Three hundred units of rental housing and

Three hundred units of rental housing and about 125 for-sale homes have been completed and occupied in NewHolly, a Hope VI redevelopment in Southeast Seattle. The new mixed-income neighborhood replaces Holly Park, a functionally obsolete and unsafe garden apartment community. The design team, led by Weinstein Copeland Architects of Seattle, replaced the curvilinear street pattern with a modified grid, opening up streets, parks, and amenities to the larger community. To keep construction costs down while creating diverse streetscapes, the team developed a system of repetitive unit plans that include variations in roof forms and in siding patterns and colors. The units can be combined into single-family houses, duplexes, or four-unit townhomes.
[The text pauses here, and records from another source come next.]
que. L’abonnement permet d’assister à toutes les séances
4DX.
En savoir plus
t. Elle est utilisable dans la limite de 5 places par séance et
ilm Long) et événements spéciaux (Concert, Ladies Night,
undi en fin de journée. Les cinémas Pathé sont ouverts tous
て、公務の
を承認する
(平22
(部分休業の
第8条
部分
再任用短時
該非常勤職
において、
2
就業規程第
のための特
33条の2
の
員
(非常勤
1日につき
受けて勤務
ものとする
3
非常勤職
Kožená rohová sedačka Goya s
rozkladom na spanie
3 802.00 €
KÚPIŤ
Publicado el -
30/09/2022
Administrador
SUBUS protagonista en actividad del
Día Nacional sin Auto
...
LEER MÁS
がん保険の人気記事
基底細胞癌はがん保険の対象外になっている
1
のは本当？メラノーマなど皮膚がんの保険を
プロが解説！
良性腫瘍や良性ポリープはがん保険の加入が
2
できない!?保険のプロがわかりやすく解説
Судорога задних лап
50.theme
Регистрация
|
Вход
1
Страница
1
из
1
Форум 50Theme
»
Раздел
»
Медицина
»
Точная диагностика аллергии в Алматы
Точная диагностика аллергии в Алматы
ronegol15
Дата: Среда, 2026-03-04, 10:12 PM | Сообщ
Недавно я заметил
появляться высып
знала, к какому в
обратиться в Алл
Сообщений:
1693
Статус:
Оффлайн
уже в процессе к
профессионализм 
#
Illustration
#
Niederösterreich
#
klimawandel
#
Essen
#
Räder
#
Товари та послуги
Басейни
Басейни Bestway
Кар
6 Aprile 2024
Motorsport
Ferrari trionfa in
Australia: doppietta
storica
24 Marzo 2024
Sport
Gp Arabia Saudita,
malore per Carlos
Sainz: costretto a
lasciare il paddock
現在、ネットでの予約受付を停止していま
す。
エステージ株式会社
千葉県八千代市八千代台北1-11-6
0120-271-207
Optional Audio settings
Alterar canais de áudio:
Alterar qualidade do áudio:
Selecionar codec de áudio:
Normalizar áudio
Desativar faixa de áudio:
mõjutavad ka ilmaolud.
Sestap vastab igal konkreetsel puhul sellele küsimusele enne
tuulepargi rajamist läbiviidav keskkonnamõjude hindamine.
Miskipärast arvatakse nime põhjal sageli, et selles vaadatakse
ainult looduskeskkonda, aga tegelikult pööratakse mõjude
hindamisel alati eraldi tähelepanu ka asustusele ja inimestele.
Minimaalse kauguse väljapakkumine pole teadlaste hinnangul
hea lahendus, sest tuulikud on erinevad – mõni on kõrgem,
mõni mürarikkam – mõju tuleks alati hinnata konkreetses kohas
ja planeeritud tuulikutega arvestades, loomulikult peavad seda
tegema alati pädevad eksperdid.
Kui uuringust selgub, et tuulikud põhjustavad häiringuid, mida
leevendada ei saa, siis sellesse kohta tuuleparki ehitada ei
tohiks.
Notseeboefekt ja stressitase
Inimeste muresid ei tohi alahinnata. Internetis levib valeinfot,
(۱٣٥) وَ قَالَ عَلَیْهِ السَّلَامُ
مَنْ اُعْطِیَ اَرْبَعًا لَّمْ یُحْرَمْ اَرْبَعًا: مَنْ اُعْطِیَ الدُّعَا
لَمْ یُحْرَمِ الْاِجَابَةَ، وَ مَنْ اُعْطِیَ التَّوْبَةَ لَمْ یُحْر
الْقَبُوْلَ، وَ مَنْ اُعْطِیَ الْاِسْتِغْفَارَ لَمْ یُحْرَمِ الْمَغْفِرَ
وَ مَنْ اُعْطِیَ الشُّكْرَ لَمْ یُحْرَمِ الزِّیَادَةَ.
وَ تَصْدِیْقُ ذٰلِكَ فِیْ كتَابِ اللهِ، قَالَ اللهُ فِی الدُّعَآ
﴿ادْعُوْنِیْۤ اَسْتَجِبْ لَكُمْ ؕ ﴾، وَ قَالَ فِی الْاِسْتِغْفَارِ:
Plans for the 102-acre site include 800 rental units and 400 units of market-rate, for-sale housing. The latter have been selling at the rate of five a month for between $160,000 and $275,000, says Peter Greaves of Weinstein Copeland. Despite using principles espoused by the CNU, the design team believes that NewHolly should not be viewed exclusively as a new urbanist project. “We diverge from the principles because we don’t provide retail and community services in the neighborhood,” Greaves says. “It would be counterproductive to NewHolly’s integration into the community to compete with nearby retail, which is already fragile.”